The fate of “small” open source. Nolan Lawson asks if LLM assistance means that the category of tiny open source libraries like his own blob-util is destined to fade away.
Why take on additional supply chain risks adding another dependency when an LLM can likely kick out the subset of functionality needed by your own code to-order?
I still believe in open source, and I’m still doing it (in fits and starts). But one thing has become clear to me: the era of small, low-value libraries like
blob-utilis over. They were already on their way out thanks to Node.js and the browser taking on more and more of their functionality (seenode:glob,structuredClone, etc.), but LLMs are the final nail in the coffin.
I've been thinking about a similar issue myself recently as well.
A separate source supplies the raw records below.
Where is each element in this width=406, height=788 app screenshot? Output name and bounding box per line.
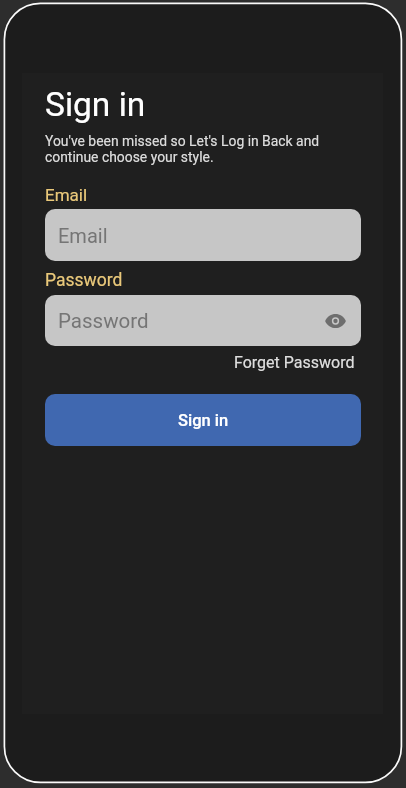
staticText: Sign in: [45, 85, 146, 124]
button[interactable]: Sign in: [45, 394, 361, 446]
staticText: Forget Password: [234, 353, 355, 372]
button[interactable]: Password: [45, 295, 361, 346]
staticText: Sign in: [178, 411, 229, 430]
staticText: You've been missed so Let's Log in Back …: [45, 133, 320, 166]
staticText: Email: [58, 224, 108, 247]
staticText: Password: [58, 309, 149, 333]
button[interactable]: Forget Password: [234, 353, 355, 372]
button[interactable]: Email: [45, 209, 361, 261]
staticText: Email: [45, 185, 88, 205]
button[interactable]: Show password: [319, 305, 351, 337]
staticText: Password: [45, 270, 123, 291]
Quite a few of my own open source projects exist to solve problems that are frustratingly hard to figure out. s3-credentials is a great example of this: it solves the problem of creating read-only or read-write credentials for an S3 bucket - something that I've always found infuriatingly difficult since you need to know to craft an IAM policy that looks something like this:
{
"Version": "2012-10-17",
"Statement": [
{
"Effect": "Allow",
"Action": [
"s3:ListBucket",
"s3:GetBucketLocation"
],
"Resource": [
"arn:aws:s3:::my-s3-bucket"
]
},
{
"Effect": "Allow",
"Action": [
"s3:GetObject",
"s3:GetObjectAcl",
"s3:GetObjectLegalHold",
"s3:GetObjectRetention",
"s3:GetObjectTagging"
],
"Resource": [
"arn:aws:s3:::my-s3-bucket/*"
]
}
]
}
Modern LLMs are very good at S3 IAM polices, to the point that if I needed to solve this problem today I doubt I would find it frustrating enough to justify finding or creating a reusable library to help.